TASK TO CARRY OUT:
The following entries are to be repeated exactly, and the pictures are to be left behind.

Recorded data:
-- -- --

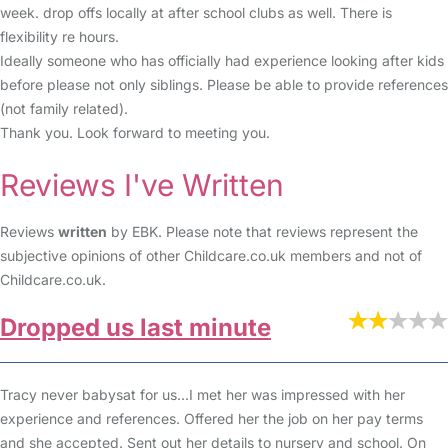
week. drop offs locally at after school clubs as well. There is
flexibility re hours.
Ideally someone who has officially had experience looking after kids
before please not only siblings. Please be able to provide references
(not family related).
Thank you. Look forward to meeting you.
Reviews I've Written
Reviews
written
by EBK. Please note that reviews represent the
subjective opinions of other Childcare.co.uk members and not of
Childcare.co.uk.
Dropped us last minute
Tracy never babysat for us...I met her was impressed with her
experience and references. Offered her the job on her pay terms
and she accepted. Sent out her details to nursery and school. On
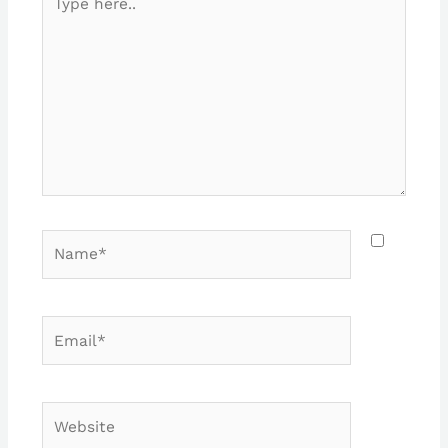
here..
Name*
Email*
Website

-- -- --

RESULT FOR THIS EXERCISE:
week. drop offs locally at after school clubs as well. There is
flexibility re hours.
Ideally someone who has officially had experience looking after kids
before please not only siblings. Please be able to provide references
(not family related).
Thank you. Look forward to meeting you.
Reviews I've Written
Reviews
written
by EBK. Please note that reviews represent the
subjective opinions of other Childcare.co.uk members and not of
Childcare.co.uk.
Dropped us last minute
Tracy never babysat for us...I met her was impressed with her
experience and references. Offered her the job on her pay terms
and she accepted. Sent out her details to nursery and school. On
here..
Name*
Email*
Website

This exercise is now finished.